The Jacksonville push comes as Florida’s Safe Haven law now lets parents surrender infants up to 30 days old, following a 2024 expansion signed by the governor, per Axios.

Costs, Timeline and Logistics

Diamond told News4JAX that the initial installation would run about $600,000 and that the city should budget roughly $5,000 a year for maintenance and upgrades. Site selection, alarm monitoring and staffing plans are still being hammered out.

The bill was filed March 10 and is set for committee discussion in early April, ahead of the April 14 final vote. If the measure is approved, Diamond says he will work with Jacksonville Fire & Rescue on training, monitoring and alarm response protocols before any box goes live.

Supporters, Critics and What to Watch

Backers argue the boxes provide an anonymous, fast option that can prevent unsafe abandonments when parents feel they have nowhere else to turn. Critics counter that baby boxes are a stopgap that can siphon energy and funding away from counseling, prenatal care and round-the-clock hotline support, a concern examined in reporting by Time.

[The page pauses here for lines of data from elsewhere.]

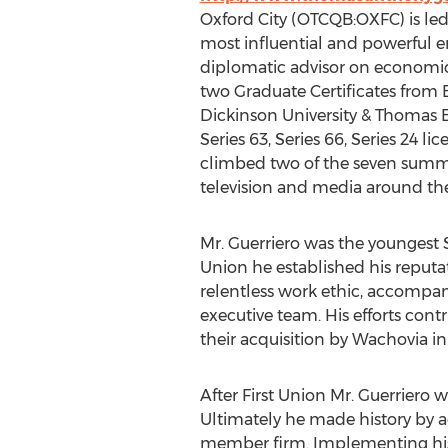
Oxford City (OTCQB:OXFC) is led
most influential and powerful e
diplomatic advisor on economic 
two Graduate Certificates from 
Dickinson University & Thomas Ed
Series 63, Series 66, Series 24 l
climbed two of the seven summit
television and media around th
Mr. Guerriero was the youngest Se
Union he established his reputat
relentless work ethic, accompan
executive team. His efforts contr
their acquisition by Wachovia in
After First Union Mr. Guerriero w
Ultimately he made history by a
member firm. Implementing his 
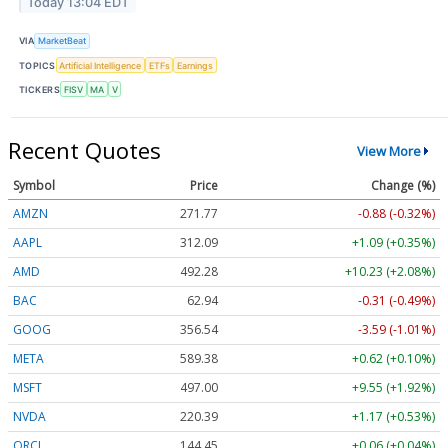
Today 13:04 EDT
VIA
MarketBeat
TOPICS
Artificial Intelligence
ETFs
Earnings
TICKERS
FISV
MA
V
Recent Quotes
View More
Symbol
Price
Change (%)
AMZN
271.77
-0.88 (-0.32%)
AAPL
312.09
+1.09 (+0.35%)
AMD
492.28
+10.23 (+2.08%)
BAC
62.94
-0.31 (-0.49%)
GOOG
356.54
-3.59 (-1.01%)
META
589.38
+0.62 (+0.10%)
MSFT
497.00
+9.55 (+1.92%)
NVDA
220.39
+1.17 (+0.53%)
ORCL
144.45
+0.06 (+0.04%)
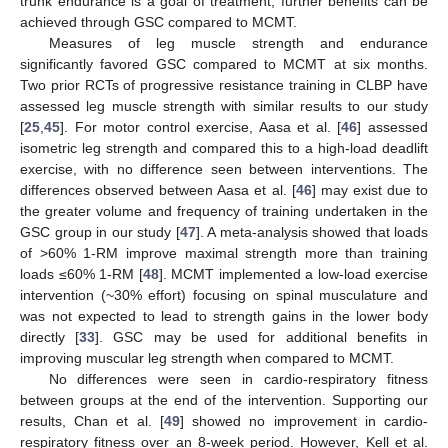
trunk endurance is a goal of treatment, further benefits can be
achieved through GSC compared to MCMT.
Measures of leg muscle strength and endurance
significantly favored GSC compared to MCMT at six months.
Two prior RCTs of progressive resistance training in CLBP have
assessed leg muscle strength with similar results to our study
[
25
,
45
]. For motor control exercise, Aasa et al. [
46
] assessed
isometric leg strength and compared this to a high-load deadlift
exercise, with no difference seen between interventions. The
differences observed between Aasa et al. [
46
] may exist due to
the greater volume and frequency of training undertaken in the
GSC group in our study [
47
]. A meta-analysis showed that loads
of >60% 1-RM improve maximal strength more than training
loads ≤60% 1-RM [
48
]. MCMT implemented a low-load exercise
intervention (~30% effort) focusing on spinal musculature and
was not expected to lead to strength gains in the lower body
directly [
33
]. GSC may be used for additional benefits in
improving muscular leg strength when compared to MCMT.
No differences were seen in cardio-respiratory fitness
between groups at the end of the intervention. Supporting our
results, Chan et al. [
49
] showed no improvement in cardio-
respiratory fitness over an 8-week period. However, Kell et al.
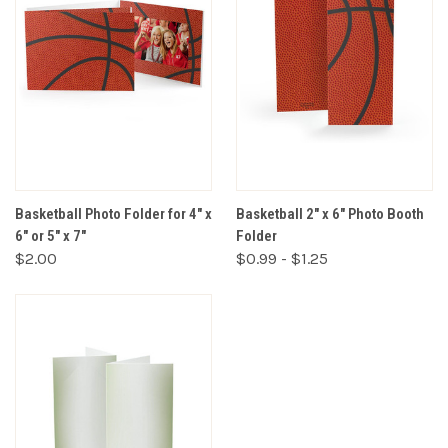
Basketball Photo Folder for 4" x
Basketball 2" x 6" Photo Booth
6" or 5" x 7"
Folder
$2.00
$0.99 - $1.25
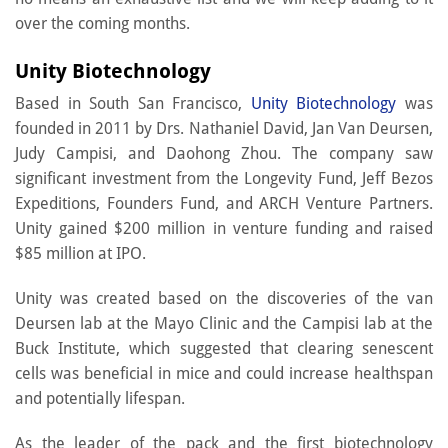
over the coming months.
Unity Biotechnology
Based in South San Francisco,
Unity Biotechnology
was
founded in 2011 by Drs. Nathaniel David, Jan Van Deursen,
Judy Campisi, and Daohong Zhou. The company saw
significant investment from the Longevity Fund, Jeff Bezos
Expeditions, Founders Fund, and ARCH Venture Partners.
Unity gained $200 million in venture funding and raised
$85 million at IPO.
Unity was created based on the discoveries of the van
Deursen lab at the Mayo Clinic and the Campisi lab at the
Buck Institute, which suggested that clearing senescent
cells was beneficial in mice and could increase healthspan
and potentially lifespan.
As the leader of the pack and the first biotechnology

State nonprofits that run Safe Haven programs stress that outreach and 24/7 hotlines remain their core tools. For instance, A Safe Haven for Newborns operates a hotline and says many parents can be guided toward counseling and services that keep families together.

For now, all eyes are on City Hall. Committee hearings and the April 14 Council vote will take place at the St. James Building, 117 West Duval Street in downtown Jacksonville, where residents can watch in person as the city decides whether baby boxes become a standard feature at neighborhood fire stations.